It is theorized that when she didn’t respond to attempts to get her to fight, her owners tried to kill her, Schwickrath said, adding that Sally has a playful disposition now.

A mentor/teacher through Animal Behavior College, Schwickrath was assigned to work with a student, Michelle Border, who is the trainer at the humane society.

Through that connection, he was asked to help rehabilitate Sally.

“Lehigh County Humane Society did a fantastic job getting her back in shape, but Sally was not doing well in a shelter environment and needed to be rehabbed,” Schwickrath explained.

“We typically have two or more dogs that we pull from shelters in the area, and rehab them free of charge,” he said.

He added that he didn’t know at the time he was asked to work with Sally that she was the abused dog that had been in the news. In fact, he did not know about her background until later, when he posted on AFT Dog Training’s Facebook page that she was up for adoption.

Through various balanced training techniques, Anthony, his wife Jessica, and his trainers were able to help Sally make better decisions, he said. Halfway through her rehabilitation program, she graduated from Anthony’s and his trainer’s stable pack of dogs to playing with the daycare dogs at A Furry Tail Come True Too in Nazareth.

“I would be contacted at least once a week by Lehigh County Humane Society, and they were astonished by her progress,” Schwickrath said. “They could not believe how well-behaved she was on a leash and how we fixed her leash reactiveness. They could not believe she was actually playing with other dogs.”

Updates on Sally’s progress were posted on Facebook almost daily, and as a result of those postings on both the AFT Dog Training and A Furry Tail Come True pages many people came forward requesting to adopt her.

“We thank all of them for coming forward and trying to adopt her,” Schwickrath said Sunday.

Last week, her forever home was found when Justin Mai stepped up and saw her and wanted to meet her.

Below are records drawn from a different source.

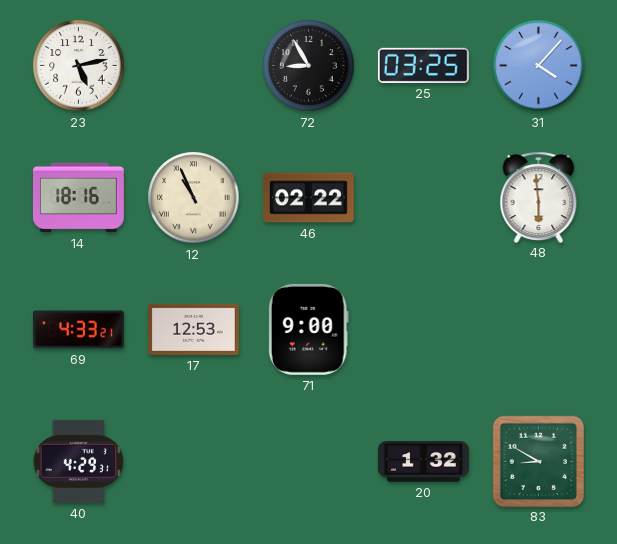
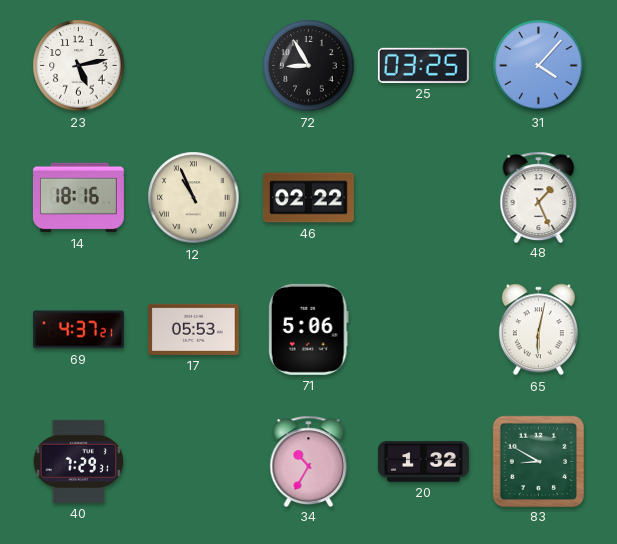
48: 5:59 -> 1:26
69: 4:33 -> 4:37
17: 12:53 -> 05:53
71: 9:00 -> 5:06
65: none -> 6:02
40: 4:29 -> 7:29
34: none -> 10:35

Mai, of Northampton, said he stumbled across a post about Sally that Anthony shared and was touched when he saw the photos of her and read her story.

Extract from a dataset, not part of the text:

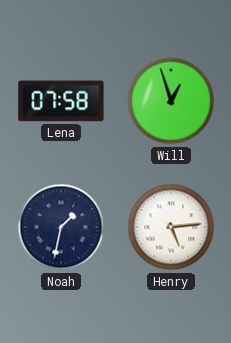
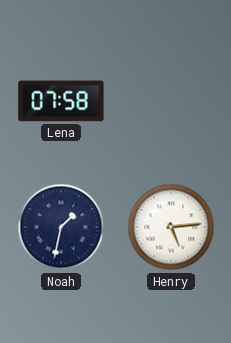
Will: 12:57 -> none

“I lost my dog, a boxer named Phantom, Aug. 2,” he explained. “After having a dog I knew I’d want one again one day but nothing felt right when people shared or contacted me about other dogs, and I just knew at some point the right dog would come into my life. I saw the story and messaged Anthony that night about her. (I) saw her two days later and filled out adoption paperwork and Anthony called me this past Wednesday with the good news.”

Mai and his girlfriend even had a birthday cake for Sally when they came to take her home, Schwickrath said.

“We have spent the last few days together and Sally is such a sweetheart,” Mai said. “My family including my niece and nephew have been over to visit her almost every day. We went to the pet store together and she’s quickly become my little shadow. Anthony and everyone who has helped her on her road to recovery did such an amazing job with her. She is such a great dog.”

Schwickrath said he maintains a waiting list of dogs like Sally that need help from various shelters in Pennsylvania, New Jersey and New York.

The cost to rehab a dog like Sally is typically $3,000 to $5,000 at a training center, but her rehabilitation was provided free of charge by AFT, along with her food.

“We also donated about $300 in products to her new owners, such as a Mini Educator from E-Collar Technologies, a pretty heart collar, a leash and a herm springer collar,” Schwickrath said.

In addition to owning A Furry Tail Come True with his wife Jessica and AFT Dog Training, Schwickrath is a board member and treasurer for The Center for Animal Health & Welfare, Head Dog Trainer at Common Sense for Animals in New Jersey, a member of the Big Dog Council for the Lehigh County Humane Society and a Professional Member of the International Association of Canine Professionals.